--- GIVEN RECORDS Enclosed Below ---

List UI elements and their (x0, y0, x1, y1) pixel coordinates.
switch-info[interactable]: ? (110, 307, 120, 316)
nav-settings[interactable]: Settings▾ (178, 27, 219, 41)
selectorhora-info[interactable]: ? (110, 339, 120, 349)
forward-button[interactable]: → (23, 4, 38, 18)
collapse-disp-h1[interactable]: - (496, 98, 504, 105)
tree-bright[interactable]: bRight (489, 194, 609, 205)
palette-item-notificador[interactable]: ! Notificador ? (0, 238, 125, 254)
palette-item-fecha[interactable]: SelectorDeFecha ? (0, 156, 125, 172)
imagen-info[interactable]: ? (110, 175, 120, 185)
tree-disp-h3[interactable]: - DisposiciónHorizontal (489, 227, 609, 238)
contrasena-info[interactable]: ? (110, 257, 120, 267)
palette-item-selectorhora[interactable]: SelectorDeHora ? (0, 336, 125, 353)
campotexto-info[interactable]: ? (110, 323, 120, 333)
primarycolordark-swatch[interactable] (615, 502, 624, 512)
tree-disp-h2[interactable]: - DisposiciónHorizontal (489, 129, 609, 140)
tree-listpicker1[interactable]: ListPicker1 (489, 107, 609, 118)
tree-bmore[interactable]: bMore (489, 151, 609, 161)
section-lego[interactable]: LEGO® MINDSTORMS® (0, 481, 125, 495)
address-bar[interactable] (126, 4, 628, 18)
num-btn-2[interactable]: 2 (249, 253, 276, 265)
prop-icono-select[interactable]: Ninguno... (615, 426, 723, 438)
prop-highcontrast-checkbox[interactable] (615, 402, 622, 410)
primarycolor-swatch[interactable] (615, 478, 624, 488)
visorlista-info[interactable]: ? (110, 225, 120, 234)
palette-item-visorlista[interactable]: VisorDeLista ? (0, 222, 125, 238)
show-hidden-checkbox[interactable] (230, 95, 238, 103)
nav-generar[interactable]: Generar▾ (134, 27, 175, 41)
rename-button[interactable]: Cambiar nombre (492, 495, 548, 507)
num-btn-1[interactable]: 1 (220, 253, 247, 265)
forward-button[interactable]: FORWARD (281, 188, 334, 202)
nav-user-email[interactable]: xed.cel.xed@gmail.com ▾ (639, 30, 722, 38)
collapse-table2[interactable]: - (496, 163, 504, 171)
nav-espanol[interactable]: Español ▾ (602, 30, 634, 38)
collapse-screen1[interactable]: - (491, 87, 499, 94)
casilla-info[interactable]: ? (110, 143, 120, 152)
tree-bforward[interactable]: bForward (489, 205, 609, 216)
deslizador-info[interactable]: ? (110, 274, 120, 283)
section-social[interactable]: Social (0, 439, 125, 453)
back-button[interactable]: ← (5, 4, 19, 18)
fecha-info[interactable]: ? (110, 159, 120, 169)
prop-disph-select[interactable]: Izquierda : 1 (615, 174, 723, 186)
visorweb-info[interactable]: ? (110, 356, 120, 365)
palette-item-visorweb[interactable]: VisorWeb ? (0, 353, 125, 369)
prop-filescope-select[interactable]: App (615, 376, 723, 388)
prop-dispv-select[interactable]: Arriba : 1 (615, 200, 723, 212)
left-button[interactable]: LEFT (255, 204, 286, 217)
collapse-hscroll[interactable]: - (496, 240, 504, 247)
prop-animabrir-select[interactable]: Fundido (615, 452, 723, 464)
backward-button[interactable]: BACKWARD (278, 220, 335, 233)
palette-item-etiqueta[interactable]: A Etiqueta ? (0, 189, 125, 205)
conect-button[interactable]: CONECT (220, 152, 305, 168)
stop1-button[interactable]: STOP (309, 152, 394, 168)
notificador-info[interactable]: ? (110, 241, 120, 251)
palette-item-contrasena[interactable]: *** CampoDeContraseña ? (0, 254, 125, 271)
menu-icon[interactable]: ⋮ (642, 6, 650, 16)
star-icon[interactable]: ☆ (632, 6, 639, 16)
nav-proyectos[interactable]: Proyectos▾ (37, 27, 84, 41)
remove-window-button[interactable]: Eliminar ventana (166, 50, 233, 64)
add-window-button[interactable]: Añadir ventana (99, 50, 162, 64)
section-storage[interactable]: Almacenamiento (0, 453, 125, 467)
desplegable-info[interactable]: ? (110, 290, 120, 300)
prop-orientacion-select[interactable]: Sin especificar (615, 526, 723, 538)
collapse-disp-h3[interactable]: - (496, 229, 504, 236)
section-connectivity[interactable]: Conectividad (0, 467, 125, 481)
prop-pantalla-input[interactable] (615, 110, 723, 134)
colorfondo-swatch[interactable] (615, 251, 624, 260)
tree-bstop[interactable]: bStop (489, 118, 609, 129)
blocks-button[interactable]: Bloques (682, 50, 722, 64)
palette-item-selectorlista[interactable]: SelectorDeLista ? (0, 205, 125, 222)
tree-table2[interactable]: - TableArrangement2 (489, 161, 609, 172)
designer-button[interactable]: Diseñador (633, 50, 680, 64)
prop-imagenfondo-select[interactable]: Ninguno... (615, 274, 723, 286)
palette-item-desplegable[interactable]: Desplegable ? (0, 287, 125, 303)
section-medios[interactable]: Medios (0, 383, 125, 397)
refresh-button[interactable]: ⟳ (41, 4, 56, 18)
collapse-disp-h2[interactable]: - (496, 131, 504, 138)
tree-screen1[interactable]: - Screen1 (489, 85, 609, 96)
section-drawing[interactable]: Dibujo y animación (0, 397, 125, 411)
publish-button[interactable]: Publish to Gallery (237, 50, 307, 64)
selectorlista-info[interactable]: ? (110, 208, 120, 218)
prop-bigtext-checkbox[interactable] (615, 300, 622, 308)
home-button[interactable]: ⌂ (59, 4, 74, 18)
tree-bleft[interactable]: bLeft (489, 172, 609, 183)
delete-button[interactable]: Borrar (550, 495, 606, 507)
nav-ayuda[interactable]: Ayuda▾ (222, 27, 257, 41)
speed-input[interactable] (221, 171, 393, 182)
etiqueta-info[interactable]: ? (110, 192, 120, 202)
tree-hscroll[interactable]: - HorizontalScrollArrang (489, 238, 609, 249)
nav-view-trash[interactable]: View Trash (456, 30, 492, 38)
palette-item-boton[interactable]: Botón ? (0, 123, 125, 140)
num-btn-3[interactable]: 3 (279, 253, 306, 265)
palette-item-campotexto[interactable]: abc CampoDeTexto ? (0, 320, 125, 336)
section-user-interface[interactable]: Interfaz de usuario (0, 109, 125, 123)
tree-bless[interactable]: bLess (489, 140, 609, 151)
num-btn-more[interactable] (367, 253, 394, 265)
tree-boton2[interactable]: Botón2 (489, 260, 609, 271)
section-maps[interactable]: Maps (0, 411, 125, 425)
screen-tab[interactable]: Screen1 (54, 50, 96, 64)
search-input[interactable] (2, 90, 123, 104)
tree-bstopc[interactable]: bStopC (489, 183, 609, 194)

--- End of Enclosed GIVEN RECORDS ---

- _WHAT YOU WILL DO_
Select and copy each line from the data that includes the word "window".

- _EXERCISE SOLUTION_
remove-window-button[interactable]: Eliminar ventana (166, 50, 233, 64)
add-window-button[interactable]: Añadir ventana (99, 50, 162, 64)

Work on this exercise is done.